My understanding is when you get a low cost print from a drugstore or by mail you are ordering what is called a C-print, which is similar to the old enlarger method in the sense that there is paper with light sensitive coatings that gets processed in a series if chemical baths. Except instead of an enlarger projecting the whole image the paper is exposed with LED lights or lasers. The quality depends on the quality of the coated paper which can range from very high to not so high, also the quality control in refreshing the chemistry, and and the resolution of the lights. So good results are possible.
Another method is inkjet/giclee which does not use light sensitive paper. This is what home printers use, and there is a huge range of quality in the paper that is chosen and the resolution and quality of the printer. but can be taken to a very high level in commercial printing with specialised RIP software and large format printers. With what they label fine art prints pigments rather than less lightfast dyes are sprayed from nozzles onto paper, and the choice of fine art printing papers is broad in terms of texture, thickness, base color, etc. You can get a free set of samples from places like bay photo or paper makers like Hahnemuhle. These can be extremely archival and top quality.
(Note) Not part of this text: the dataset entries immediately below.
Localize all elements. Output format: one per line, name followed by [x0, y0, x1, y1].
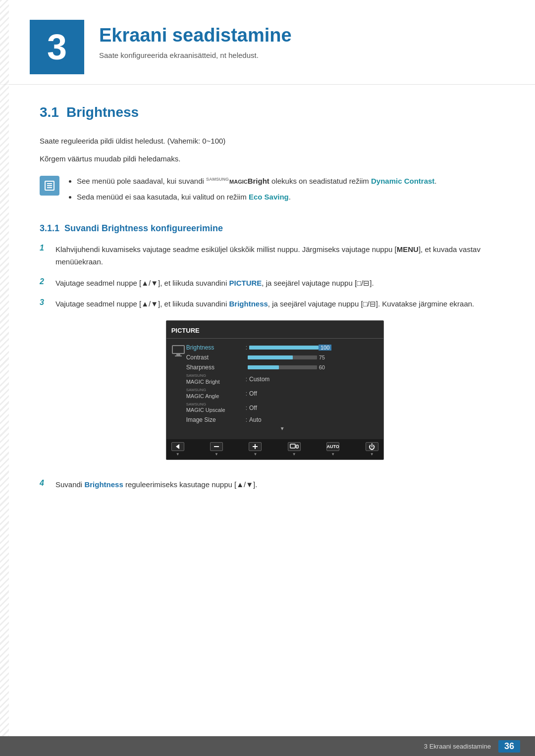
- note2-end: .: [289, 193, 291, 201]
- ctrl-enter-group: ▼: [288, 442, 301, 456]
- ctrl-btn-enter: [288, 442, 301, 451]
- section-desc-2: Kõrgem väärtus muudab pildi heledamaks.: [40, 153, 495, 165]
- osd-label-magic-bright: SAMSUNG MAGIC Bright: [186, 374, 246, 385]
- step-1: 1 Klahvijuhendi kuvamiseks vajutage sead…: [40, 244, 495, 268]
- step-3-num: 3: [40, 298, 50, 307]
- note-item-1: See menüü pole saadaval, kui suvandi SAM…: [77, 175, 437, 188]
- brightness-bar: [249, 346, 319, 350]
- ctrl-btn-left: [171, 442, 184, 451]
- osd-item-brightness: Brightness : 100: [186, 343, 378, 353]
- plus-icon: [252, 443, 259, 450]
- step-1-num: 1: [40, 244, 50, 252]
- minus-icon: [214, 446, 219, 447]
- chapter-header: 3 Ekraani seadistamine Saate konfigureer…: [0, 0, 535, 85]
- osd-item-sharpness: Sharpness 60: [186, 362, 378, 372]
- note1-link1: Dynamic Contrast: [371, 177, 434, 185]
- osd-label-magic-upscale: SAMSUNG MAGIC Upscale: [186, 403, 246, 414]
- ctrl-minus-group: ▼: [210, 442, 223, 456]
- monitor-icon-container: [171, 343, 186, 432]
- osd-item-image-size: Image Size : Auto: [186, 415, 378, 425]
- osd-controls: ▼ ▼: [166, 439, 383, 459]
- section-3-1-title: 3.1 Brightness: [40, 104, 495, 120]
- footer-page-number: 36: [498, 740, 520, 753]
- contrast-bar: [248, 355, 317, 359]
- note2-link: Eco Saving: [249, 193, 289, 201]
- note1-end: .: [434, 177, 436, 185]
- osd-label-magic-angle: SAMSUNG MAGIC Angle: [186, 388, 246, 400]
- step1-menu-bold: MENU: [397, 245, 419, 253]
- step-2: 2 Vajutage seadmel nuppe [▲/▼], et liiku…: [40, 277, 495, 290]
- ctrl-btn-plus: [249, 442, 262, 451]
- note-list: See menüü pole saadaval, kui suvandi SAM…: [67, 175, 437, 206]
- osd-more-indicator: ▼: [186, 425, 378, 432]
- chapter-subtitle: Saate konfigureerida ekraanisätteid, nt …: [99, 51, 292, 59]
- osd-val-image-size: Auto: [249, 416, 262, 423]
- svg-rect-1: [176, 354, 180, 355]
- svg-rect-2: [175, 355, 182, 356]
- osd-val-magic-angle: Off: [249, 390, 257, 397]
- page-footer: 3 Ekraani seadistamine 36: [0, 736, 535, 756]
- auto-label: AUTO: [327, 444, 339, 449]
- osd-label-brightness: Brightness: [186, 344, 246, 351]
- step-3-text: Vajutage seadmel nuppe [▲/▼], et liikuda…: [55, 300, 474, 308]
- note-item-2: Seda menüüd ei saa kasutada, kui valitud…: [77, 191, 437, 203]
- left-triangle: [176, 444, 179, 449]
- magic-brand-1: MAGIC: [229, 179, 248, 185]
- enter-icon: [290, 444, 299, 450]
- steps-list: 1 Klahvijuhendi kuvamiseks vajutage sead…: [40, 244, 495, 491]
- note-icon-inner: [45, 181, 54, 191]
- sharpness-bar: [248, 365, 317, 369]
- osd-menu: Brightness : 100 Contrast: [166, 339, 383, 436]
- ctrl-btn-minus: [210, 442, 223, 451]
- chapter-number: 3: [30, 20, 84, 74]
- osd-item-magic-upscale: SAMSUNG MAGIC Upscale : Off: [186, 401, 378, 415]
- step2-picture: PICTURE: [229, 279, 262, 287]
- svg-rect-4: [253, 446, 258, 447]
- osd-label-contrast: Contrast: [186, 354, 246, 361]
- page-stripe: [0, 0, 9, 756]
- sharpness-fill: [248, 365, 279, 369]
- step-4: 4 Suvandi Brightness reguleerimiseks kas…: [40, 479, 495, 491]
- note1-middle: olekuks on seadistatud režiim: [269, 177, 371, 185]
- step-3: 3 Vajutage seadmel nuppe [▲/▼], et liiku…: [40, 298, 495, 470]
- note-icon: [40, 176, 59, 196]
- step-4-text: Suvandi Brightness reguleerimiseks kasut…: [55, 479, 257, 491]
- step-2-num: 2: [40, 277, 50, 286]
- ctrl-btn-power: ⏻: [366, 442, 378, 451]
- footer-section-label: 3 Ekraani seadistamine: [424, 743, 491, 750]
- ctrl-btn-auto: AUTO: [326, 442, 339, 451]
- main-content: 3.1 Brightness Saate reguleerida pildi ü…: [0, 104, 535, 491]
- section-desc-1: Saate reguleerida pildi üldist heledust.…: [40, 135, 495, 147]
- power-icon: ⏻: [369, 443, 375, 451]
- sharpness-val: 60: [319, 364, 325, 370]
- brightness-fill: [249, 346, 319, 350]
- step3-brightness: Brightness: [229, 300, 268, 308]
- osd-label-sharpness: Sharpness: [186, 364, 246, 371]
- osd-val-magic-bright: Custom: [249, 376, 269, 383]
- ctrl-plus-group: ▼: [249, 442, 262, 456]
- osd-val-magic-upscale: Off: [249, 404, 257, 411]
- ctrl-power-group: ⏻ ▼: [366, 442, 378, 456]
- step-4-num: 4: [40, 479, 50, 488]
- osd-item-magic-angle: SAMSUNG MAGIC Angle : Off: [186, 387, 378, 401]
- osd-container: PICTURE: [75, 320, 474, 460]
- note-box: See menüü pole saadaval, kui suvandi SAM…: [40, 175, 495, 206]
- step-2-text: Vajutage seadmel nuppe [▲/▼], et liikuda…: [55, 277, 374, 290]
- osd-item-magic-bright: SAMSUNG MAGIC Bright : Custom: [186, 372, 378, 387]
- ctrl-auto-group: AUTO ▼: [326, 442, 339, 456]
- step-3-content: Vajutage seadmel nuppe [▲/▼], et liikuda…: [55, 298, 474, 470]
- osd-item-contrast: Contrast 75: [186, 353, 378, 362]
- note1-bright: Bright: [248, 177, 269, 185]
- chapter-title-block: Ekraani seadistamine Saate konfigureerid…: [99, 20, 292, 59]
- contrast-val: 75: [319, 354, 325, 360]
- ctrl-left: ▼: [171, 442, 184, 456]
- monitor-icon: [171, 345, 185, 356]
- step-1-text: Klahvijuhendi kuvamiseks vajutage seadme…: [55, 244, 495, 268]
- svg-rect-0: [172, 346, 184, 353]
- osd-title-bar: PICTURE: [166, 327, 383, 339]
- osd-items: Brightness : 100 Contrast: [186, 343, 378, 432]
- contrast-fill: [248, 355, 293, 359]
- samsung-brand-1: SAMSUNG: [206, 177, 229, 182]
- chapter-title: Ekraani seadistamine: [99, 25, 292, 46]
- svg-rect-6: [296, 445, 298, 448]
The way I get how acrylic prints are made, a paper print is fused permanently to the back of the acrylic and sometimes a sheet of aluminum protects the back. For canvas prints you can choose to have a paper print fused under pressure to the canvas or have the inkjets spray directly on the canvas. Metal prints I understand are made with inks infused into the base metal either white or natural metal and a protective coating is sprayed over that matte or glossy, etc.
To me it is part of the art to choose the print treatment. Some images call me to go for fine art paper of a certain texture, others evoke canvas or acrylic or metal. It's all good because it's the form of the work the artist chooses, just as a painter might choose to work on canvas or paper or a panel or plywood or directly on a wall or ceiling.